Because Arthur Roche is a busy man, I have drafted for him an Instruction which, I am confident, can be issued without the need for much emendation. I am offering curious readers a peep at my draft.
(1) It has come to the notice of this August Dicastery that some presbyters, even some bishops, select the Eucharistic Prayer they intend to use without any reference to the General Instruction of the Roman Missal, paragraph 365 (322 in earlier editions). By ignoring the plain sense of the advice and directions there given, they are ignoring the Mind of the Church. Because, as every fule do kno, the Missal promulgated after the Council by S Paul VI is the Mind of the Church. Never forget, little people, that the Roman Rite has only one (unicus) Use. Ignoring paragraph 365, especially in as grave a matter as the selection of the Eucharistic Prayer, demonstrates a mind opposed to that of the Council as well as ... which is even worse ... to that of our Holy Father Pope S Francis I.
(2) Paragraph 365 makes clear that the only Eucharistic Prayer "which can always be used" is Prayer 1, the Roman Canon. According to the Mind of the Church, it should be used from Christmas Day until 1 January; on the Epiphany; at the Easter Vigil and until the Saturday after Easter; on the Ascension; at Pentecost; on All Saints' Day; at all celebrations of our Lady, S Joseph, S John Baptist, all and every one of the Apostles; on the festivals of Ss Linus, Cletus, Clement, Xystus, Cornelius, Cyprian, Laurence, Chrysogonus, John and Paul, Cosmas and Damian, John, Stephan, Barnabas, Ignatius, Peter, Felicity, Perpetua, Agatha, Lucy, Agnes, Cecilia, and Anastasia.
(3) In addition, it should, according to the Mind of the Church, be used on all Sundays unless, for pastoral reasons, Prayer 3 be preferred.
(4) Prayer 2 is provided for use on weekdays, although it is made clear that Prayer 1 "can always be used". It is clearly contrary to the Mind of the Church for Prayer 2 to be used on Sundays, either on the Sunday itself or at vigil Masses.
(5) Prayer 4, originally provided for congregations learned in Holy Scripture, may now be used on Sundays.
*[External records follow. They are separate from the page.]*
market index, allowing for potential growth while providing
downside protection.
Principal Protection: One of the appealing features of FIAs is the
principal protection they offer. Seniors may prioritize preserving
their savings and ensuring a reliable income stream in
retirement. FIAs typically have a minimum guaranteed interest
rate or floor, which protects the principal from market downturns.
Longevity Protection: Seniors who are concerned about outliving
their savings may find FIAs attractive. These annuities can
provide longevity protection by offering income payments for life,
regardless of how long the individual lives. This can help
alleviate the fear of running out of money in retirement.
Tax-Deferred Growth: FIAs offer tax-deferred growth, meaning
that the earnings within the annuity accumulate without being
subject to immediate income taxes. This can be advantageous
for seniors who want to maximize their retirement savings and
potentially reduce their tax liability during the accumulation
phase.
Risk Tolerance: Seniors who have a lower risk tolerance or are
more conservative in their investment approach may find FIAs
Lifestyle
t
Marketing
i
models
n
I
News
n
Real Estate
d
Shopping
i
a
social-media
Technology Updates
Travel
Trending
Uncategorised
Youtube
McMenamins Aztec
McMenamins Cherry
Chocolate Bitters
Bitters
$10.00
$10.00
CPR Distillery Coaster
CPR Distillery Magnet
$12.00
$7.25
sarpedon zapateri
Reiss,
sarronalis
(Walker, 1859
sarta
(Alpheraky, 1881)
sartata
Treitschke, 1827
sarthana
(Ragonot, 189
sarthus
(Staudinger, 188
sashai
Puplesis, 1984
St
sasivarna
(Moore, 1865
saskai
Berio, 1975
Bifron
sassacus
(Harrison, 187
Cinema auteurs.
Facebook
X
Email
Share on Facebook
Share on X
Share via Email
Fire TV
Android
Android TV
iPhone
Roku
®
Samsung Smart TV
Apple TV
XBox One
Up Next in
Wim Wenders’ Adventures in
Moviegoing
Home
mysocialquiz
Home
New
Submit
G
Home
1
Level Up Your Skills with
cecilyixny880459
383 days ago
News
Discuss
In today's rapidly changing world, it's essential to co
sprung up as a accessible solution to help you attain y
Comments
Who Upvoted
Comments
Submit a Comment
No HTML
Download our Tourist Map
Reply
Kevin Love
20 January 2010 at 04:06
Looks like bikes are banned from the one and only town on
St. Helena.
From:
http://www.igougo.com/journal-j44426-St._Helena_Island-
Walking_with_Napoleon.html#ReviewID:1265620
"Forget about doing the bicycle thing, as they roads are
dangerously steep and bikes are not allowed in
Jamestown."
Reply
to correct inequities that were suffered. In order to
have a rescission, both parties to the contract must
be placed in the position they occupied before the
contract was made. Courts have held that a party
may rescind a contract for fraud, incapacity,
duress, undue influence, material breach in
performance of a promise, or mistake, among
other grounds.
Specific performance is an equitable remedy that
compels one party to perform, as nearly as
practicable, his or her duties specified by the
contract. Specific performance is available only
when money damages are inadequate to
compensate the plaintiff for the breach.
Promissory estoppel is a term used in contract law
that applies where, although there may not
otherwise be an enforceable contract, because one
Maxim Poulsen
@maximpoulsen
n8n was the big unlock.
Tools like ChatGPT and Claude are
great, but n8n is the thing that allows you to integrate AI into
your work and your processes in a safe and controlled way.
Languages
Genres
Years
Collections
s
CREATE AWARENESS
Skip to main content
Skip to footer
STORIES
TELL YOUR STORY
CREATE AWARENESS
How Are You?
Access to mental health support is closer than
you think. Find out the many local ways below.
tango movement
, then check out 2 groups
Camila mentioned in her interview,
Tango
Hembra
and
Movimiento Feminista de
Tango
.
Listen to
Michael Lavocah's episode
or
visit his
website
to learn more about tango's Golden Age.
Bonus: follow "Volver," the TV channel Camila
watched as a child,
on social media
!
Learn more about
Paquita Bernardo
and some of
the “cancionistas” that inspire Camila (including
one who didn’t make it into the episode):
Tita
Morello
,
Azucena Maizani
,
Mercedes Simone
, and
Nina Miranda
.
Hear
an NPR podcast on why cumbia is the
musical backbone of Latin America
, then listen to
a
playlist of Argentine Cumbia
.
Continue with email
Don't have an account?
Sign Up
Most prayerfully, this Compassionate Dicastery wishes you the very best of luck if you do so.
(6) It is the desire of the Holy Father and of this vastly Majestic Dicastery that the abuse of using Prayer 2 at Sunday Masses should cease forthwith. In particular, no priest ordained after the promulgation yesterday of this Instruction may use this Prayer unless with permission from his Bishop. Before giving such permission, a Bishop should consult this Wondrous Dicastery ... did I say consult? Of course, I meant to say seek permission from. This is what the official Latin Version of the present Instruction makes clear ... or, rather, will do in six months time when piccolo Andrea has done the Latin Translation. At the moment, he says he has mislaid his copy of A Latin Dictionary For Weaker Students In Minor Seminaries, as well as his teddy bear. If anyone has seen either or both of them lying around ...
At the audience granted on ........ the Holy Father Pope S Francis I approved this Instruction and ordered it to be published.
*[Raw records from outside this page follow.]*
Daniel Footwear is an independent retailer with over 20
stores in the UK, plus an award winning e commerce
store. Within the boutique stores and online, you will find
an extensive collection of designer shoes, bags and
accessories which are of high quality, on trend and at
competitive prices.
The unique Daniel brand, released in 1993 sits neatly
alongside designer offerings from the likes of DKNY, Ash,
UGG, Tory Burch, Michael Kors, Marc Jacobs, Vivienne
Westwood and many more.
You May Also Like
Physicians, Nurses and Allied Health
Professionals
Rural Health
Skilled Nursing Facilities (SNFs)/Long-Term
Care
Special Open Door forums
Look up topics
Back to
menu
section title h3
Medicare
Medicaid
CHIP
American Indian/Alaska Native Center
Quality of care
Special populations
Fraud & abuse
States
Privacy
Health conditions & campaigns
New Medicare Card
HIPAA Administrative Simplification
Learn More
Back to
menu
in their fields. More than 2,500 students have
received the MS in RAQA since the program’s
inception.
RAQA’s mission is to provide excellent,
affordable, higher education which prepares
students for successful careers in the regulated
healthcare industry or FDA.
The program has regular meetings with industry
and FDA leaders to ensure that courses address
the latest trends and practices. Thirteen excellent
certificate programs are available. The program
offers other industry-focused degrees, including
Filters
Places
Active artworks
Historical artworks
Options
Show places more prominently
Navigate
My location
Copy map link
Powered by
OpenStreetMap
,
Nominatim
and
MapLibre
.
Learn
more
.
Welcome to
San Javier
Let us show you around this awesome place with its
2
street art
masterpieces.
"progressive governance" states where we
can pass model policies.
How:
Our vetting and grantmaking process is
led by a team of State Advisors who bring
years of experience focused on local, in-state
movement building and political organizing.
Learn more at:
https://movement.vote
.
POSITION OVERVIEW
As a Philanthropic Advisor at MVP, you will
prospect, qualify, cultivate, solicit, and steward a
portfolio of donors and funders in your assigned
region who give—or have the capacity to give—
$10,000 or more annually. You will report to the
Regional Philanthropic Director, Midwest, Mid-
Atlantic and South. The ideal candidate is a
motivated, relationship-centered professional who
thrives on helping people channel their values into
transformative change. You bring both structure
Next you'll be suggesting that the deacon at Papal Masses say or sing the petitions of the prayers of the faithful, rather than a gaggle of layfolk, each rather patronisingly attired in the traditional costume of their respective ethnic group, each uttering one petition in a different language, as if to figure forth Babel.
I was present in the congregation when a current English Archbishop used EP2 at a main Sunday Mass. Painful.
DUBIUM: We are a flourishing NO community though we discourage concelebration except when unavoidable. On Christmas Day, our priests all celebrate their three masses privately back to back after the pontifical celebration at midnight. Until now they have used the Roman Canon for masses 1 & 3 but Canon Two for the middle one. Given that that mass is traditionally associated with St Anastasia as well as being a Christmas mass, is it the Sacred Dicastery's view that we are we obliged to use the Roman Canon for it as well?
RESPONSUM: Vituperative. Since presumably your priests mutter the prayers silently, it is doubtful whether anyone knows or cares what they do.
God Who sees all, knows very well what the priest is praying in a soft voice. The priest too knows what he himself is praying - to God's glory, to his own edification, and for the ghostly welfare of all christians, living and dead. And lastly, the faithful, who are want to follow the authentic roman rite of Mass, know fully well the words and meaning of the Roman Canon that the priest prays in a low voice. So it could hardly be called "mumbling".